### RECORDS SUPPLIED
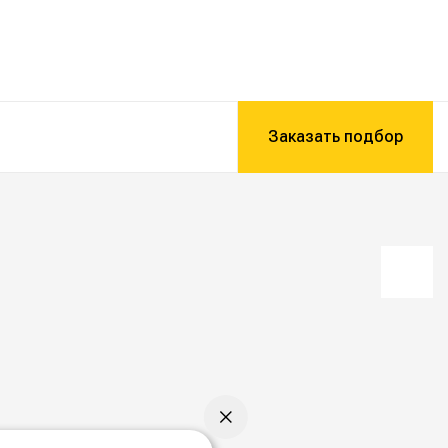
Заказать подбор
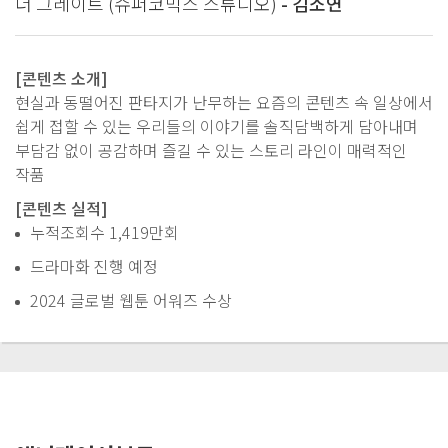
더 그레이트 (슈퍼코믹스 스튜디오)
- 김소연
[콘텐츠 소개]
현실과 동떨어진 판타지가 난무하는 요즘의 콘텐츠 속 일상에서
쉽게 접할 수 있는 우리들의 이야기를 솔직담백하게 담아내며
부담감 없이 공감하며 즐길 수 있는 스토리 라인이 매력적인
작품
[콘텐츠 실적]
누적조회수 1,419만회
드라마화 진행 예정
2024 글로벌 웹툰 어워즈 수상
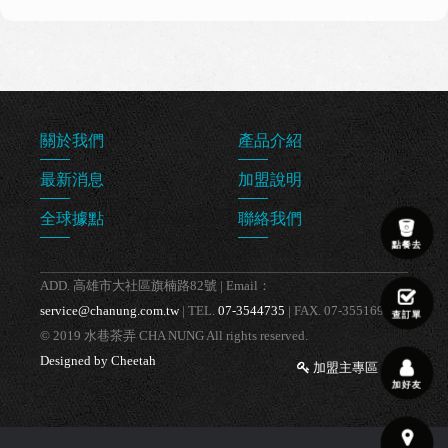
關於我們
產品介紹
最新消息
加盟說明
全球據點
聯絡我們
點餐去
ADD. 高雄市大社區旗楠路82號 | Email：
service@chanung.com.tw
| TEL.
07-3544735
| FAX. 07-3551698
查訂單
© 2019 水巷茶弄 CHA NUNG All rights reserved.
Designed by Cheetah
加盟主專區
加好友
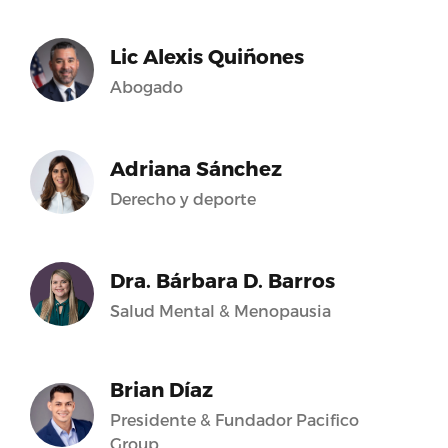
Lic Alexis Quiñones
Abogado
Adriana Sánchez
Derecho y deporte
Dra. Bárbara D. Barros
Salud Mental & Menopausia
Brian Díaz
Presidente & Fundador Pacifico
Group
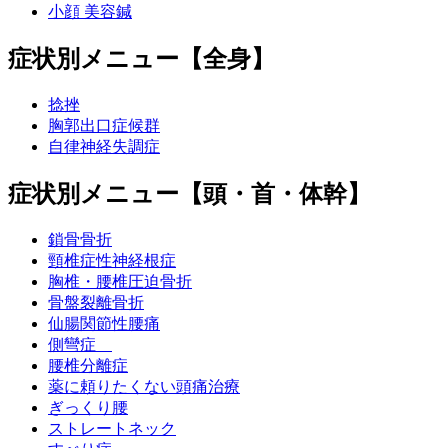
小顔 美容鍼
症状別メニュー【全身】
捻挫
胸郭出口症候群
自律神経失調症
症状別メニュー【頭・首・体幹】
鎖骨骨折
頸椎症性神経根症
胸椎・腰椎圧迫骨折
骨盤裂離骨折
仙腸関節性腰痛
側彎症
腰椎分離症
薬に頼りたくない頭痛治療
ぎっくり腰
ストレートネック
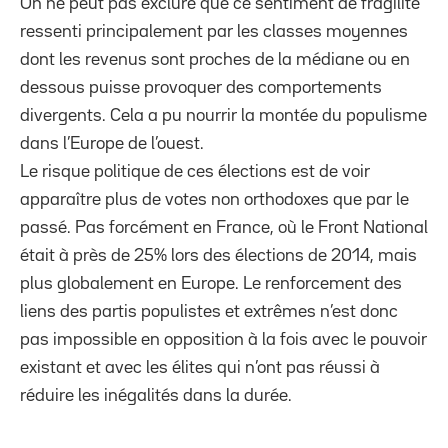
On ne peut pas exclure que ce sentiment de fragilité
ressenti principalement par les classes moyennes
dont les revenus sont proches de la médiane ou en
dessous puisse provoquer des comportements
divergents. Cela a pu nourrir la montée du populisme
dans l’Europe de l’ouest.
Le risque politique de ces élections est de voir
apparaître plus de votes non orthodoxes que par le
passé. Pas forcément en France, où le Front National
était à près de 25% lors des élections de 2014, mais
plus globalement en Europe. Le renforcement des
liens des partis populistes et extrêmes n’est donc
pas impossible en opposition à la fois avec le pouvoir
existant et avec les élites qui n’ont pas réussi à
réduire les inégalités dans la durée.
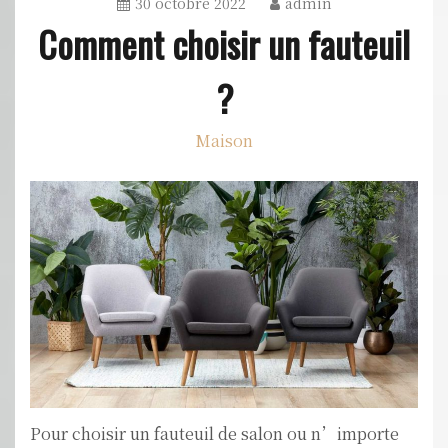
30 octobre 2022
admin
Comment choisir un fauteuil
?
Maison
Pour choisir un fauteuil de salon ou n’importe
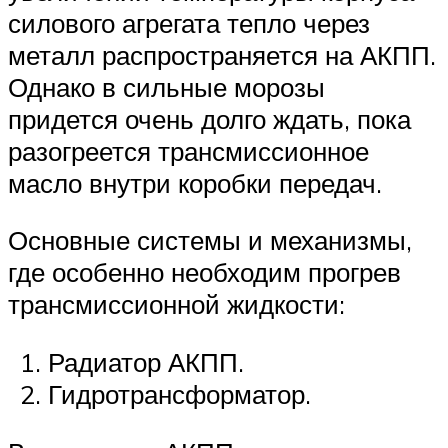
силового агрегата тепло через
металл распространяется на АКПП.
Однако в сильные морозы
придется очень долго ждать, пока
разогреется трансмиссионное
масло внутри коробки передач.
Основные системы и механизмы,
где особенно необходим прогрев
трансмиссионной жидкости:
Радиатор АКПП.
Гидротрансформатор.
######
> TASK GOAL: Starting at the first line of the records above, set down each line exactly through the one that holds "Derecho y deporte". Omit pictures.

> REPLY:
Заказать подбор
더 그레이트 (슈퍼코믹스 스튜디오)
- 김소연
[콘텐츠 소개]
현실과 동떨어진 판타지가 난무하는 요즘의 콘텐츠 속 일상에서
쉽게 접할 수 있는 우리들의 이야기를 솔직담백하게 담아내며
부담감 없이 공감하며 즐길 수 있는 스토리 라인이 매력적인
작품
[콘텐츠 실적]
누적조회수 1,419만회
드라마화 진행 예정
2024 글로벌 웹툰 어워즈 수상
關於我們
產品介紹
最新消息
加盟說明
全球據點
聯絡我們
點餐去
ADD. 高雄市大社區旗楠路82號 | Email：
service@chanung.com.tw
| TEL.
07-3544735
| FAX. 07-3551698
查訂單
© 2019 水巷茶弄 CHA NUNG All rights reserved.
Designed by Cheetah
加盟主專區
加好友
Lic Alexis Quiñones
Abogado
Adriana Sánchez
Derecho y deporte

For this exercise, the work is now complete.